[TASK DIRECTIONS] All the entries need to be duplicated exactly, with the pictures omitted.

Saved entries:
Segment Open

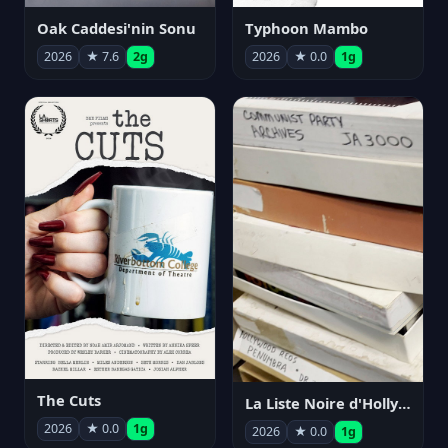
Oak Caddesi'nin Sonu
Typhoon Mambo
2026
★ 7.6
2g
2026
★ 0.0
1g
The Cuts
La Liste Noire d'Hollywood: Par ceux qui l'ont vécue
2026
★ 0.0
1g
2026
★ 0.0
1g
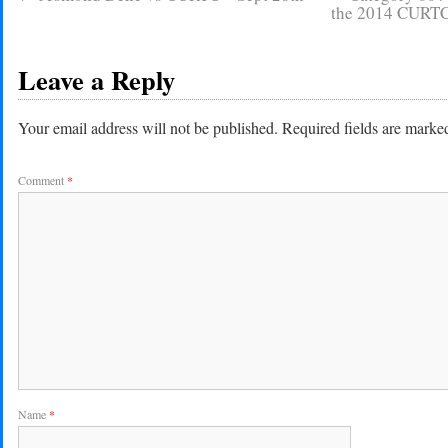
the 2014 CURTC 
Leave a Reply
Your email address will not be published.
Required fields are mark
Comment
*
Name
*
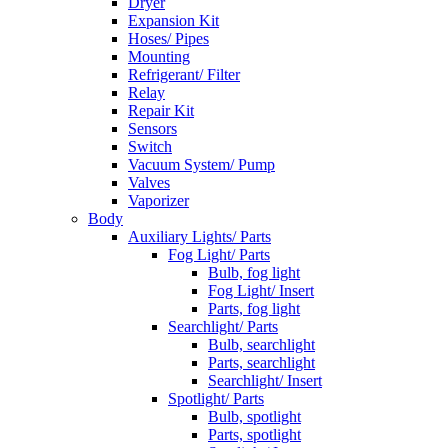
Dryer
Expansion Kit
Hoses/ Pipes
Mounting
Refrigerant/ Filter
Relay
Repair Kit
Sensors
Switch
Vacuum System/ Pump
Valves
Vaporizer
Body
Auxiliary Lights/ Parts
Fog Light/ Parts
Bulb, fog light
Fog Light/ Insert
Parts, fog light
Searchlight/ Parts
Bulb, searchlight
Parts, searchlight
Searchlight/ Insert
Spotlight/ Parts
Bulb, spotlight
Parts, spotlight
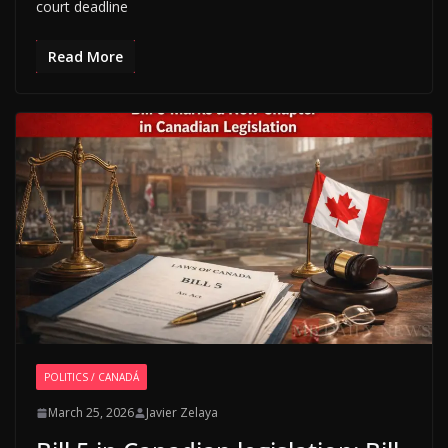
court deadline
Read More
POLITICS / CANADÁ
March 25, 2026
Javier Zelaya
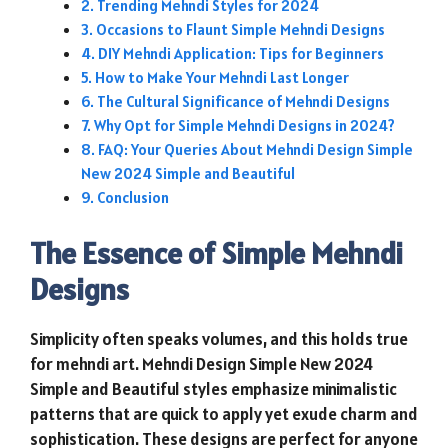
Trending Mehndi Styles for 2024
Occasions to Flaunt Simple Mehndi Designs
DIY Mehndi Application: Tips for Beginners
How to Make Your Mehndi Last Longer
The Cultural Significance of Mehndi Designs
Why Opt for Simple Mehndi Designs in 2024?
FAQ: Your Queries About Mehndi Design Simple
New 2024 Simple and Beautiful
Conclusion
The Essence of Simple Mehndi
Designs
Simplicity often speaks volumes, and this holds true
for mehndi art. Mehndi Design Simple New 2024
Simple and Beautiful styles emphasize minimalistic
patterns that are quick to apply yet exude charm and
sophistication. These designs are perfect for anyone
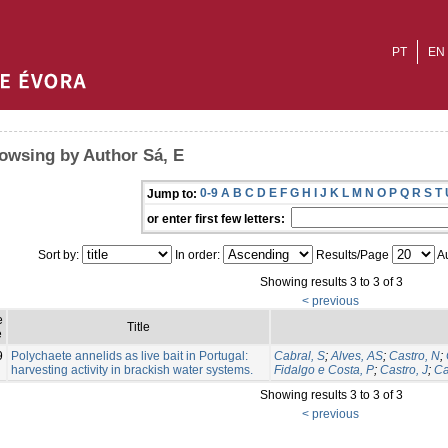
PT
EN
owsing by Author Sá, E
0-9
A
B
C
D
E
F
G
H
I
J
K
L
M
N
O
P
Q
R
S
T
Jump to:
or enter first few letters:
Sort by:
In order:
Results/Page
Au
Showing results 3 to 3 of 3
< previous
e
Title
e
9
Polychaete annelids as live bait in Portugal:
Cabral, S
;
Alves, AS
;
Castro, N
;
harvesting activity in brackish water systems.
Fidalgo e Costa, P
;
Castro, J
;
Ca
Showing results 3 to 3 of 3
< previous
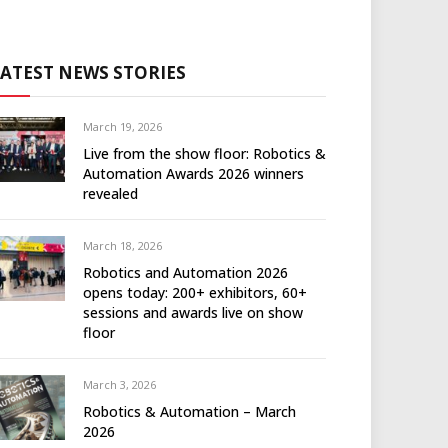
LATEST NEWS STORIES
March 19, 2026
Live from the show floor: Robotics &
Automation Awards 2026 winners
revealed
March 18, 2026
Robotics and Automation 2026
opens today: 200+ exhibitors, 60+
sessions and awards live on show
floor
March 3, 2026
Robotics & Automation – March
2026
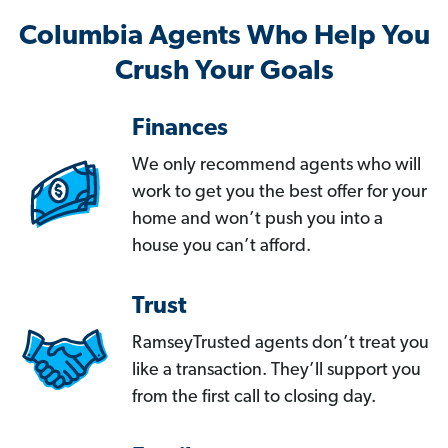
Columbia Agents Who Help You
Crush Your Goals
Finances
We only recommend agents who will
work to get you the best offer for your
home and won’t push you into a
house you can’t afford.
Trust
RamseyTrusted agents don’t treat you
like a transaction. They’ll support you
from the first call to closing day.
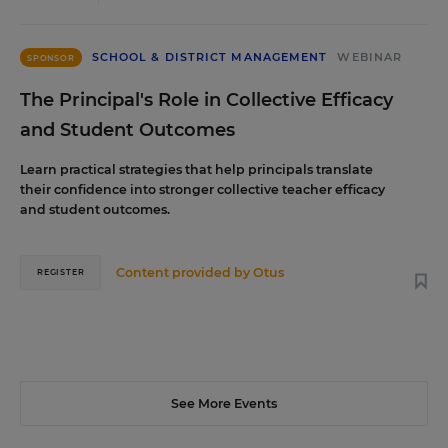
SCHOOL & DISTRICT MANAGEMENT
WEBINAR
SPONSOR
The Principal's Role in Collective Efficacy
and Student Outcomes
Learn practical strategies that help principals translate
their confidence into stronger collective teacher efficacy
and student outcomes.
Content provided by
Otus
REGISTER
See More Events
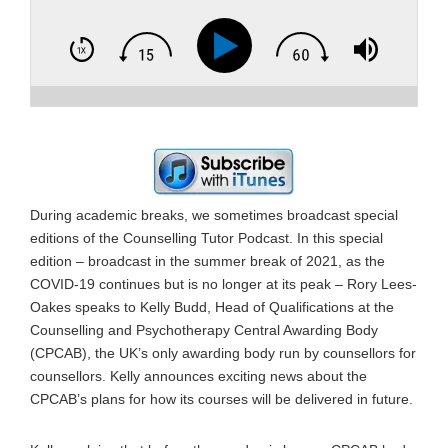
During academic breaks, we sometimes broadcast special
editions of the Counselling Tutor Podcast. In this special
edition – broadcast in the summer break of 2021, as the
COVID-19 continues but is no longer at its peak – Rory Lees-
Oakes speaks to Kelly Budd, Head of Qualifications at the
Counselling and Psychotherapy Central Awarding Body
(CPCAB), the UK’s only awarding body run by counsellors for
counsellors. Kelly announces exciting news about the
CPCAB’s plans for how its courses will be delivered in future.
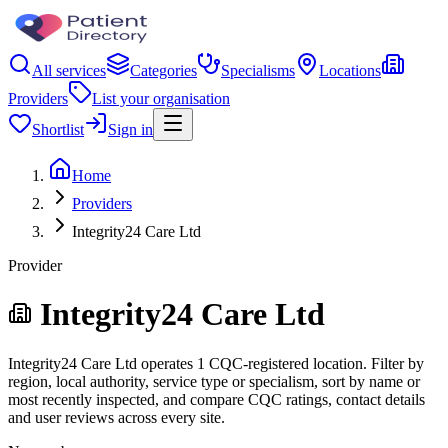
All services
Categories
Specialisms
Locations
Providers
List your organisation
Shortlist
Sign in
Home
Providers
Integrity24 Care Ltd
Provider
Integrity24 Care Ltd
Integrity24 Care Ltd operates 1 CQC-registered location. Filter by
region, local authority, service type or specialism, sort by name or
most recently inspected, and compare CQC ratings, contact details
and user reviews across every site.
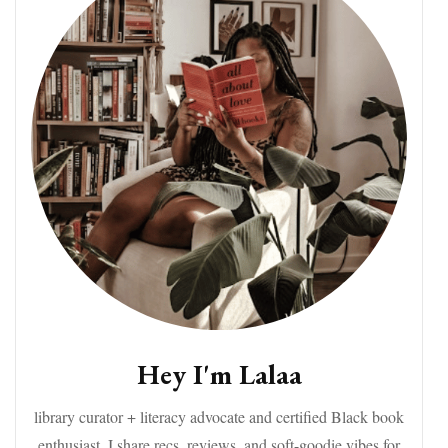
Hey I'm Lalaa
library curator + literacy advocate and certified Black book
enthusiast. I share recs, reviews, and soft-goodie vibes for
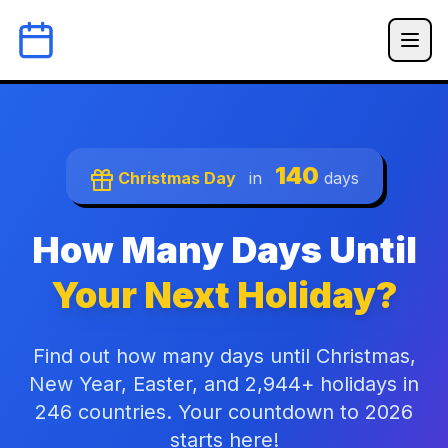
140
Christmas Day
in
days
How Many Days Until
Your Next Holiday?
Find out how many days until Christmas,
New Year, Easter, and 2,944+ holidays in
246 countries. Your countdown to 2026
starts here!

Segment Closed

[RESULT BELOW]
Oak Caddesi'nin Sonu
Typhoon Mambo
2026
★ 7.6
2g
2026
★ 0.0
1g
The Cuts
La Liste Noire d'Hollywood: Par ceux qui l'ont vécue
2026
★ 0.0
1g
2026
★ 0.0
1g
the 2014 CURTC 
Leave a Reply
Your email address will not be published.
Required fields are mark
Comment
*
Name
*
Dryer
Expansion Kit
Hoses/ Pipes
Mounting
Refrigerant/ Filter
Relay
Repair Kit
Sensors
Switch
Vacuum System/ Pump
Valves
Vaporizer
Body
Auxiliary Lights/ Parts
Fog Light/ Parts
Bulb, fog light
Fog Light/ Insert
Parts, fog light
Searchlight/ Parts
Bulb, searchlight
Parts, searchlight
Searchlight/ Insert
Spotlight/ Parts
Bulb, spotlight
Parts, spotlight
court deadline
Read More
POLITICS / CANADÁ
March 25, 2026
Javier Zelaya
Trending Mehndi Styles for 2024
Occasions to Flaunt Simple Mehndi Designs
DIY Mehndi Application: Tips for Beginners
How to Make Your Mehndi Last Longer
The Cultural Significance of Mehndi Designs
Why Opt for Simple Mehndi Designs in 2024?
FAQ: Your Queries About Mehndi Design Simple
New 2024 Simple and Beautiful
Conclusion
The Essence of Simple Mehndi
Designs
Simplicity often speaks volumes, and this holds true
for mehndi art. Mehndi Design Simple New 2024
Simple and Beautiful styles emphasize minimalistic
patterns that are quick to apply yet exude charm and
sophistication. These designs are perfect for anyone
PT
EN
owsing by Author Sá, E
0-9
A
B
C
D
E
F
G
H
I
J
K
L
M
N
O
P
Q
R
S
T
Jump to:
or enter first few letters:
Sort by:
In order:
Results/Page
Au
Showing results 3 to 3 of 3
< previous
e
Title
e
9
Polychaete annelids as live bait in Portugal:
Cabral, S
;
Alves, AS
;
Castro, N
;
harvesting activity in brackish water systems.
Fidalgo e Costa, P
;
Castro, J
;
Ca
Showing results 3 to 3 of 3
< previous
LATEST NEWS STORIES
March 19, 2026
Live from the show floor: Robotics &
Automation Awards 2026 winners
revealed
March 18, 2026
Robotics and Automation 2026
opens today: 200+ exhibitors, 60+
sessions and awards live on show
floor
March 3, 2026
Robotics & Automation – March
2026
Columbia Agents Who Help You
Crush Your Goals
Finances
We only recommend agents who will
work to get you the best offer for your
home and won’t push you into a
house you can’t afford.
Trust
RamseyTrusted agents don’t treat you
like a transaction. They’ll support you
from the first call to closing day.
SCHOOL & DISTRICT MANAGEMENT
WEBINAR
SPONSOR
The Principal's Role in Collective Efficacy
and Student Outcomes
Learn practical strategies that help principals translate
their confidence into stronger collective teacher efficacy
and student outcomes.
Content provided by
Otus
REGISTER
See More Events
During academic breaks, we sometimes broadcast special
editions of the Counselling Tutor Podcast. In this special
edition – broadcast in the summer break of 2021, as the
COVID-19 continues but is no longer at its peak – Rory Lees-
Oakes speaks to Kelly Budd, Head of Qualifications at the
Counselling and Psychotherapy Central Awarding Body
(CPCAB), the UK’s only awarding body run by counsellors for
counsellors. Kelly announces exciting news about the
CPCAB’s plans for how its courses will be delivered in future.
All services
Categories
Specialisms
Locations
Providers
List your organisation
Shortlist
Sign in
Home
Providers
Integrity24 Care Ltd
Provider
Integrity24 Care Ltd
Integrity24 Care Ltd operates 1 CQC-registered location. Filter by
region, local authority, service type or specialism, sort by name or
most recently inspected, and compare CQC ratings, contact details
and user reviews across every site.
Hey I'm Lalaa
library curator + literacy advocate and certified Black book
enthusiast. I share recs, reviews, and soft-goodie vibes for
140
Christmas Day
in
days
How Many Days Until
Your Next Holiday?
Find out how many days until Christmas,
New Year, Easter, and 2,944+ holidays in
246 countries. Your countdown to 2026
starts here!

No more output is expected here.